Neither of present counsel participated in that hearing and we are not advised as to what, if any, evidence was considered, other than an affidavit by appellant as to how his rights in the Washington penitentiary were affected. Appellant’s present counsel is court-appointed for the purpose of this appeal, his previous attorney having since been appointed deputy county attorney of Butler county. Appellee Darrell C. Mitchell has assumed the office of county attorney of Butler county since the hearing in the court below.

Under section 10 of the bill of rights of our state constitution every person charged with crime is entitled to a speedy trial. The same right is afforded by the sixth amendment to the federal constitution, now made applicable to the states (Klopfer v. North Carolina, 386 U. S. 213, 18 L. ed. 2d 1, 87 S. Ct. 988).

Section 10 of our bill of rights is implemented in part by K. S. A. 62-1431 and 62-1432. These statutes provide time limitations within which a person under indictment or information, whether imprisoned or on bail, must be tried or discharged.

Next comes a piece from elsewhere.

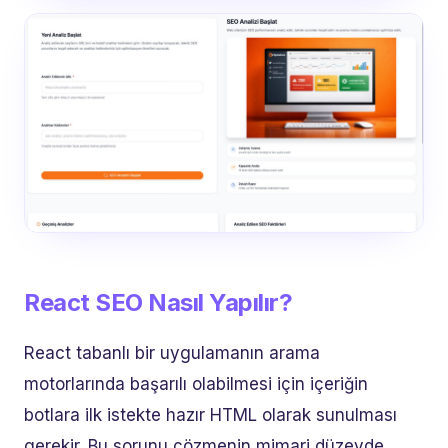
React SEO Nasıl Yapılır?
React tabanlı bir uygulamanın arama
motorlarında başarılı olabilmesi için içeriğin
botlara ilk istekte hazır HTML olarak sunulması
gerekir. Bu sorunu çözmenin mimari düzeyde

Kansas has also enacted the Uniform Mandatory Disposition of (Intrastate) Detainers Act, (K. S. A. 62-2901, et seq.) Appellant does not fall within the purview of any of these statutes; he has not been indicted or informed against on the charge in question and he is not imprisoned within this state. Constitutional rights are not, however, to be limited or denied for lack of implementing legislation. Kansas is not a party to any kind of Interstate Agreement on Detainers as developed by the Council of State Governments, although Washington has recently adopted it (Chapter 34, Laws of 1967). Procedural methods for extradition exist in both Kansas (K. S. A. 62-727, et seq.) and Washington (RCW 10.88.010), but there is no way Kansas can as a matter of right compel appellant’s presence for trial (see State v. Morton, 200 Kan. 259, 436 P. 2d 382.)

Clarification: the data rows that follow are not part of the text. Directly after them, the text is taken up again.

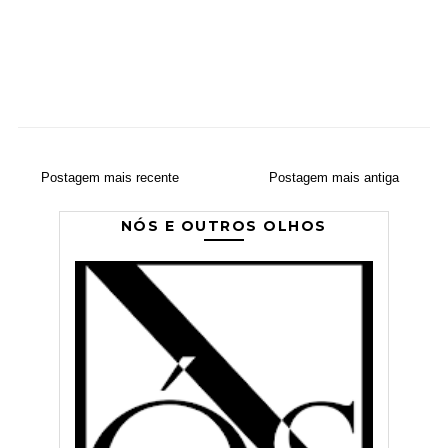
Postagem mais recente
Postagem mais antiga
NÓS E OUTROS OLHOS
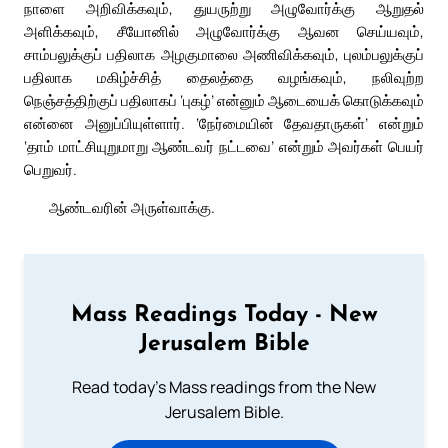
நாளை அறிவிக்கவும், துயருற்று அழுவோர்க்கு ஆறுதல்
அளிக்கவும், சீயோனில் அழுவோர்க்கு ஆவன செய்யவும்,
சாம்பலுக்குப் பதிலாக அழகுமாலை அணிவிக்கவும், புலம்பலுக்குப்
பதிலாக மகிழ்ச்சித் தைலத்தை வழங்கவும், நலிவுற்ற
நெஞ்சத்திற்குப் பதிலாகப் ‘புகழ்’ என்னும் ஆடையைக் கொடுக்கவும்
என்னை அனுப்பியுள்ளார். ‘நேர்மையின் தேவதாருகள்’ என்றும்
‘தாம் மாட்சியுறுமாறு ஆண்டவர் நட்டவை’ என்றும் அவர்கள் பெயர்
பெறுவர்.
ஆண்டவரின் அருள்வாக்கு.
Mass Readings Today - New
Jerusalem Bible
Read today's Mass readings from the New
Jerusalem Bible.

In In re Baxter, 121 Kan. 636, 249 Pac. 610, this court stated:

“The provisions for a speedy trial are made for the benefit of the accused and to protect him against the procrastination or oppression of prosecutors; but important as the right is, it is one which the accused may waive. He is not entitled to a discharge for a delay occasioned by his own act. . . .” (p. 639.)

In McCullough v. Hudspeth, 168 Kan. 39, 210 P. 2d 413, this court dealt with the constitutional right to speedy trial of one incarcerated within the state for another offense. The case arose prior to the enactment of our Uniform Mandatory Disposition of Detainers Act. The law is succinctly stated in the syllabus as follows:

“2. That the sheriff’s duty does not require him to request parole or other release of a prisoner in the state penitentiary for arrest and prosecution, even if such a request would have availed.
“3. An accused charged with commission of a felony may not be tried unless personally present, and where the accused is confined in the state penitentiary under sentence for a different offense and his presence for trial cannot be compelled, it may not be said that he is deprived of the speedy trial guaranteed to him by section 10 of the bill of rights of the state constitution.”

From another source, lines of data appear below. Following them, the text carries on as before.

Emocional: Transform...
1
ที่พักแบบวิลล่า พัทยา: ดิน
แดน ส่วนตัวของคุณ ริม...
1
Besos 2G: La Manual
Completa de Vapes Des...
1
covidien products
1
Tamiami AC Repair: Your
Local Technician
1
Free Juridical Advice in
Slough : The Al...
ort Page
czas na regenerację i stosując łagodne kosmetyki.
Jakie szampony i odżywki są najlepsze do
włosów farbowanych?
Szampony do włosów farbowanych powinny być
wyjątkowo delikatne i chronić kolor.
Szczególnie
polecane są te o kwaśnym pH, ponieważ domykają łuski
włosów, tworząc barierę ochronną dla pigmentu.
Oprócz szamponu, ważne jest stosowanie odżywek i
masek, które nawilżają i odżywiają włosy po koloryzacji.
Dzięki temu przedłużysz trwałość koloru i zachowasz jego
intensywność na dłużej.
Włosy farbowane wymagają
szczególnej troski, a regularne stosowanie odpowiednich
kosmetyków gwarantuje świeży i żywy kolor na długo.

Our present factual situation is analogous.

The principle in McCullough was approved in McCary v. State of Kansas, 281 F. 2d 185 (10 Cir., 1960), cert. den. 364 U. S. 850, 5 L. ed. 2d 73, 81 S. Ct. 94. We think it should control a fortiori where, as here, an accused is incarcerated outside the state. We recognize the practical effect of McCullough has since been negated upon policy, as distinguished from constitutional, grounds by the enactment of the Uniform Mandatory Disposition of Detainers Act. This type of legislation is designed not to protect the convict’s right to a speedy trial per se, but rather to protect him from the particular disabilities engendered by an untried detainer pending against him while he is serving a prison term. (See “Convict’s Right to a Speedy Trial,” 18 Rutgers Law Review 828, 832 [1963-1964]).

The constitutional principle in McCullough remains valid and it is in accord with the rule applied in the majority of the jurisdictions dealing with the subject. In 21 Am. Jur. 2d, Criminal Law, § 250, pp. 285-286, we find this:

“The general rule is that the constitutional right to speedy trial is not violated by any delay occasioned by the fact that defendant is imprisoned in another jurisdiction. This has been put on the ground that the delay involves no laches on the part of the state, since the defendant is beyond the custody and control of the state court, and also on the ground that the delay is attributable to the defendant himself, since it is caused by his own wrongdoing. The rule has been applied where delay in a state trial is caused by the fact that defendant is confined in a federal prison, and vice versa, as well as to the situation where defendant is not available for trial in one state because he is confined in another. And it has been held to apply whenever the prosecuting sovereign cannot compel the production of the prisoner for trial as a matter of right, notwithstanding the fact that his production as a matter of comity might be possible, or is known to be possible, but only on conditions which the prosecuting state is unwilling to meet. The constitutional right to speedy trial does not, according to this view, impose on state prosecuting officials the duty to make any attempt to obtain custody of a prisoner so he can be tried. On the latter point, however, there is authority to the contrary, on the ground that the constitutional guaranty contemplates that means available to meet its requirements shall be utilized. And it has been held that a defendant who is serving a prison term in one state and has a charge pending against him in another may require the latter state to institute extradition proceedings and, if extradition is granted, try him promptly or dismiss the charge.”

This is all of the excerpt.